Workshop: 12th Workshop on Fault-Tolerance for HPC at Extreme Scale (FTXS 2022)
Authors: Yehonatan Fridman (Ben-Gurion University of the Negev, Ben-Gurion University of the Negev, Israel; Israel Atomic Energy Commission); Yaniv Snir (Ben-Gurion University of the Negev, Ben-Gurion University of the Negev, Israel; Google LLC); Harel Levin (Mobileye, an Intel Company; Nuclear Research Center Negev, Israel); Danny Hendler (Ben-Gurion University of the Negev, Ben-Gurion University of the Negev, Israel); Hagit Attiya (Technion - Israel Institute of Technology); and Gal Oren (Technion - Israel Institute of Technology; Nuclear Research Center Negev, Israel)
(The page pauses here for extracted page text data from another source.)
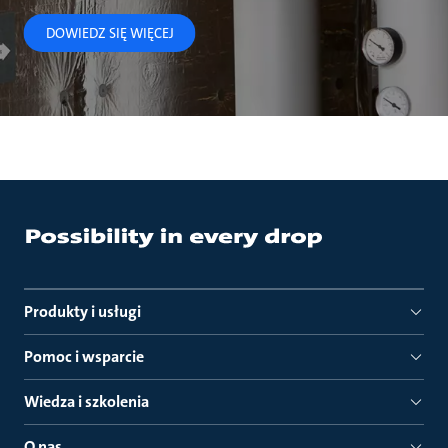
DOWIEDZ SIĘ WIĘCEJ
Produkty i usługi
Pomoc i wsparcie
Wiedza i szkolenia
O nas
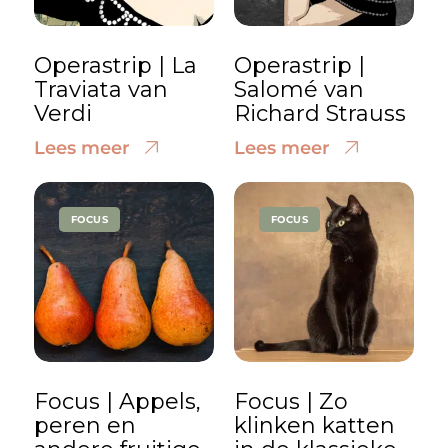
Operastrip | La
Operastrip |
Traviata van
Salomé van
Verdi
Richard Strauss
Lees meer
Lees meer
FOCUS
FOCUS
Focus | Appels,
Focus | Zo
peren en
klinken katten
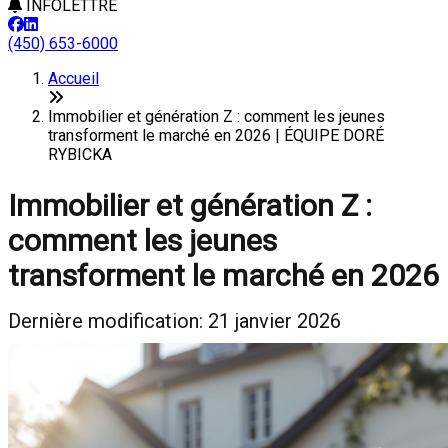
INFOLETTRE
(450) 653-6000
Accueil
Immobilier et génération Z : comment les jeunes
transforment le marché en 2026 | ÉQUIPE DORÉ
RYBICKA
Immobilier et génération Z :
comment les jeunes
transforment le marché en 2026
Dernière modification: 21 janvier 2026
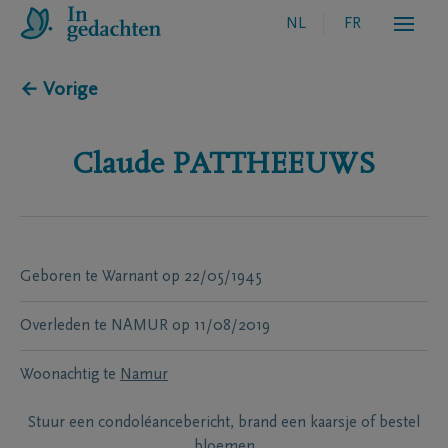
NL
FR
← Vorige
Claude
PATTHEEUWS
Geboren te
Warnant
op
22/05/1945
Overleden te
NAMUR
op
11/08/2019
Woonachtig te
Namur
Stuur een condoléancebericht, brand een kaarsje of bestel
bloemen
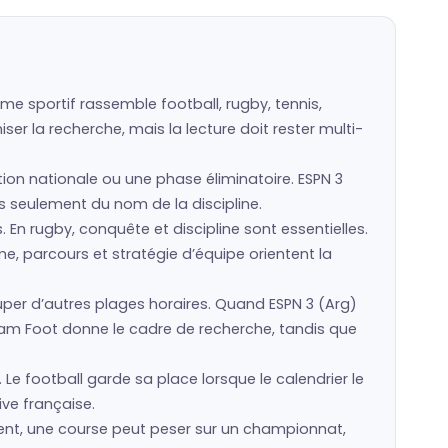
me sportif rassemble football, rugby, tennis,
er la recherche, mais la lecture doit rester multi-
ction nationale ou une phase éliminatoire. ESPN 3
pas seulement du nom de la discipline.
s. En rugby, conquête et discipline sont essentielles.
e, parcours et stratégie d’équipe orientent la
er d’autres plages horaires. Quand ESPN 3 (Arg)
eam Foot donne le cadre de recherche, tandis que
 Le football garde sa place lorsque le calendrier le
ive française.
ment, une course peut peser sur un championnat,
Abstract: HPC systems are a critical resource for scientific research. The increased demand for computational power and memory ushers in the exascale era, in which complex supercomputers consist of numerous compute nodes and are consequently expected to experience frequent faults and crashes.
Exact state reconstruction (ESR) was proposed as an alternative mechanism to alleviate the impact of frequent failures on long-term computations. ESR has been shown to provide exact reconstruction of iterative solvers while avoiding the need for costly checkpointing. However, ESR currently relies on volatile memory for fault tolerance, and must therefore maintain redundancies in the RAM of multiple nodes, incurring high memory and network overheads.
Recent supercomputer designs feature emerging non-volatile RAM (NVRAM) technology. This paper investigates how NVRAM can be utilized to devise an enhanced ESR-based recovery mechanism that is more efficient and provides full resilience, based on a novel MPI implementation of One-Sided Communication (OSC) over RDMA.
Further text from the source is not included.